Objective: To evaluate the comparative risks of VTE associated with the use of low-dose (less than 50 μg ethinyl estradiol) COCs containing different progestogens.
Search strategy: PubMed and the Cochrane Library were searched from database inception through September 15, 2016, by combining search terms for oral contraception and venous thrombosis.
Selection criteria: Studies reporting VTE risk estimates among healthy users of progestogen-containing low-dose COCs were included.

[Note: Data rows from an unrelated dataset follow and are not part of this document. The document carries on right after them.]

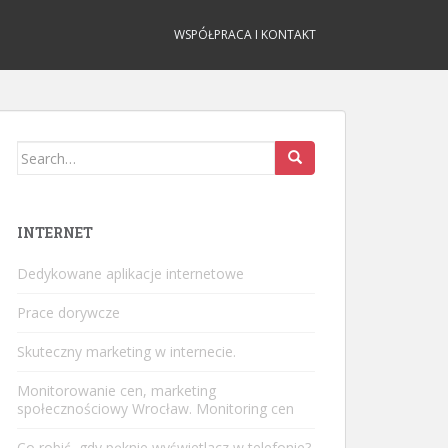
WSPÓŁPRACA I KONTAKT
Search
for:
INTERNET
Dedykowane aplikacje internetowe
Prace dorywcze
Skuteczny marketing w internecie.
Monitorowanie cen, marketing
społecznościowy Wrocław. Monitoring cen
Co robić, gdy pęknie wyświetlacz w telefonie?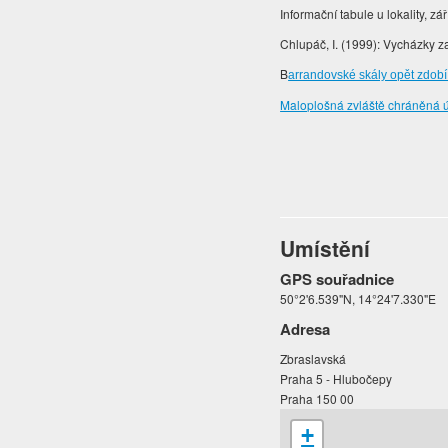
Informační tabule u lokality, zá
Chlupáč, I. (1999): Vycházky z
B
arrandovské skály opět zdo
Maloplošná zvláště chráněná 
Umístění
GPS souřadnice
50°2'6.539"N, 14°24'7.330"E
Adresa
Zbraslavská
Praha 5 - Hlubočepy
Praha 150 00
+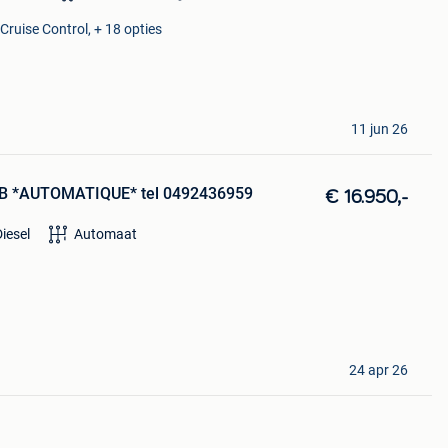
Cruise Control, + 18 opties
11 jun 26
 6B *AUTOMATIQUE* tel 0492436959
€ 16.950,-
Diesel
Automaat
24 apr 26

Data collection and analysis: A random-effects model was used to generate pooled adjusted risk ratios and 95% confidence intervals; subgroup and sensitivity analyses assessed the impact of monophasic-COC use and study-level characteristics.
Main results: There were 22 articles included in the analysis. The use of COCs containing cyproterone acetate, desogestrel, drospirenone, or gestodene was associated with a significantly increased risk of VTE compared with the use of levonorgestrel-containing COCs (pooled risk ratios 1.5-2.0). The analysis restricted to monophasic COC formulations with 30 μg of ethinyl estradiol yielded similar findings. After adjustment for study characteristics, the risk estimates were slightly attenuated.
Conclusions: Compared with the use of levonorgestrel-containing COCs, the use of COCs containing other progestogens could be associated with a small increase in risk for VTE.
Keywords: Combined oral contraceptives; Hormonal contraception; Meta-analysis; Risk; Systematic review; Venous thromboembolism.
© 2018 World Health Organization; licensed by John Wiley & Sons Ltd on behalf of International Federation of Gynecology and Obstetrics.